Divi’s Labs Q1 Results: Profit Beats Estimates, But Margin Narrows
Divi’s Laboratories’ net profit jumped 26% year-on-year, the management guided for 40%+ ebidta margins.
Divi’s Laboratories Ltd.’s first-quarter profit rose, beating estimates, but margin narrowed.
Net profit of India’s second-largest drugmaker by market value jumped 26% year-on-year to Rs 702 crore in the three months through June, according to its exchange filing. That compares with the Rs 660-crore consensus estimate of analysts tracked by Bloomberg.
Key Highlights (YoY)
Revenue up 15% at Rs 2,255 crore (Estimate: Rs 2,228 crore)

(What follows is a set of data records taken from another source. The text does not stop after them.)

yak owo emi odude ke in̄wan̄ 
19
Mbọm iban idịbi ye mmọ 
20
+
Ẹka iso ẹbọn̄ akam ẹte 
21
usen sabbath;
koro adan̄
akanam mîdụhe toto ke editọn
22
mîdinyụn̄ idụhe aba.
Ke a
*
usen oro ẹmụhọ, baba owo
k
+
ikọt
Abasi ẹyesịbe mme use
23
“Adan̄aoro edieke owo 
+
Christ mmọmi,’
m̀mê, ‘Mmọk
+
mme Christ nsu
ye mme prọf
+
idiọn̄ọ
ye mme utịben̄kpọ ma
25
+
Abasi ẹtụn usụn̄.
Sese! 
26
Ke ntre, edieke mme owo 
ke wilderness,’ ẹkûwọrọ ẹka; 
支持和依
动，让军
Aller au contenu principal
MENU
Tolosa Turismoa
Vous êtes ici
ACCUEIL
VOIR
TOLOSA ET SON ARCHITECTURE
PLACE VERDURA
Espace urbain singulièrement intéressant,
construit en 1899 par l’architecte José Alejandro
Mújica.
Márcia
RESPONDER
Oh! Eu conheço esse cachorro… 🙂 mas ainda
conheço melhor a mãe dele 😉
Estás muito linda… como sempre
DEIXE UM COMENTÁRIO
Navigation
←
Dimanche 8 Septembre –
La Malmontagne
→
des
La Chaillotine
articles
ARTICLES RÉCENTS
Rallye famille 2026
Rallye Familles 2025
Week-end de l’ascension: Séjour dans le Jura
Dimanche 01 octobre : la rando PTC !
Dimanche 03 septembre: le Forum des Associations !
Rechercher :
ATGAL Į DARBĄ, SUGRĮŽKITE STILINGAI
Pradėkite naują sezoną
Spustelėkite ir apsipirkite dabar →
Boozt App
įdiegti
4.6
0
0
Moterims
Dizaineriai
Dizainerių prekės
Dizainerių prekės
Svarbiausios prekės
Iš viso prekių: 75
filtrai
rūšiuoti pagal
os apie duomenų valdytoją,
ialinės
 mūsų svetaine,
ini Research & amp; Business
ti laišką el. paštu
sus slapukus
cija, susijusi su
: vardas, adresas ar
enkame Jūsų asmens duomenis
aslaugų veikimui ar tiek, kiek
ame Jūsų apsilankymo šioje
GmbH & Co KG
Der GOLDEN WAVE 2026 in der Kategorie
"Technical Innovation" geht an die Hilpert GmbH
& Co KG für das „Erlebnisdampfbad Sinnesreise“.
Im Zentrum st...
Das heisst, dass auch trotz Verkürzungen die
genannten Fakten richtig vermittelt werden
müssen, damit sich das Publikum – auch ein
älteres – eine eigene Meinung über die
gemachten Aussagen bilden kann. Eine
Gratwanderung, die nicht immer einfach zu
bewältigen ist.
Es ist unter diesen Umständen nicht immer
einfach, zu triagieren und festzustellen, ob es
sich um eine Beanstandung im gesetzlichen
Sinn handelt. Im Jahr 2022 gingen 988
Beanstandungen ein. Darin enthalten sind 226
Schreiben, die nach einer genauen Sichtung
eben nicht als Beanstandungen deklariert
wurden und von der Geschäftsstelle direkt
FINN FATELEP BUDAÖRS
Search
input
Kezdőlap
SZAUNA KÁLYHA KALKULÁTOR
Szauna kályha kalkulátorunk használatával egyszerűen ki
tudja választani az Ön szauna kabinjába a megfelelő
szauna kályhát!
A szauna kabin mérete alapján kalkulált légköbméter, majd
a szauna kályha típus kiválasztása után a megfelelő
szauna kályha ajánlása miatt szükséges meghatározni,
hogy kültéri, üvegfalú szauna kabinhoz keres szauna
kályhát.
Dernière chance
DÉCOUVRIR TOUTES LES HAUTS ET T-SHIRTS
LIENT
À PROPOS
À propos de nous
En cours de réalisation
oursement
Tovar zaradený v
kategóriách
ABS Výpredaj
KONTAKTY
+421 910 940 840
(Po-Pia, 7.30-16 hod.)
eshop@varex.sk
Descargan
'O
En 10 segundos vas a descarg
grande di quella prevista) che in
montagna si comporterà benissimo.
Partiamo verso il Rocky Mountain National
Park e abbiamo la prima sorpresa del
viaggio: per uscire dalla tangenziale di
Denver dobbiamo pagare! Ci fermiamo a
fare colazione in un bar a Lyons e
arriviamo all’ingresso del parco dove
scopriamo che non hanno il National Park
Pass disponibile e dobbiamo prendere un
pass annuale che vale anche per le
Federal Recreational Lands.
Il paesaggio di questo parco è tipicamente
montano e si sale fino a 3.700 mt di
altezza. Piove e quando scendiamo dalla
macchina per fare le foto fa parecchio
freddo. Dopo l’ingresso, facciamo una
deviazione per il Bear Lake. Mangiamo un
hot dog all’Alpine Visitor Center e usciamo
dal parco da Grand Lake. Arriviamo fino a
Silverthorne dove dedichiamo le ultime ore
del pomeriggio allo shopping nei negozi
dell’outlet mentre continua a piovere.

Operating profit down 1% at Rs 847 crore (Estimate: Rs 922 crore)
Operating margin at 37.6% vs 43.5% (Estimate: 41.4%)
Earnings Call Highlights
While demand has stabilised, cost pressures and logistical pressures continue to persist leading to pricing pressures.
Its overall exports for the year stood at around 90%, of which 74% was to the regulated markets of the U.S. and Europe.
Prices of raw materials specially solvents have gone up. While some costs have been contained partially because of long-term contracts and backward integration, "solvents prices gone up by 30-50% and in some cases as high as 100%."
Even energy prices have gone up, they said. Coal price increased from Rs 6 per kg to Rs 8 per kg and the cost of power generation has gone up from Rs 30-40 per unit to Rs 60-80 per unit, the company said.
They launches three new active pharmaceutical ingredients in the quarter across multiple countries. Of this one is a contrast media API.
Murali Divi, managing director, said, "Contrast media could be a big growth driver for the next two years."
Newer generics, the management said, will occupy less capacity and will have higher margins, medium volume and higher value. Since the current capacity utilisation is at 83%, it has sufficient capacity to take on newer projects. It has planned a capex of Rs 500-600 crore towards newer technologies at existing facilities. The new custom synthesis facility is also ready now.
Of the quarterly revenue, 53% is from custom synthesis while the remaining 47% comes from generics. They wish to maintain this ratio at 50-50%, going forward.
The management has guided for "Ebitda margin of above 40%, including other income."
They are still awaiting approvals for Kakinada plant and the company has a cash balance of Rs 3,431 crore as on June 30.
Shares of Divi’s Labs closed 5.56% lower on Aug. 12, after the quarterly results and the earnings call, compared with a 0.22% rise in the benchmark S&P BSE Sensex.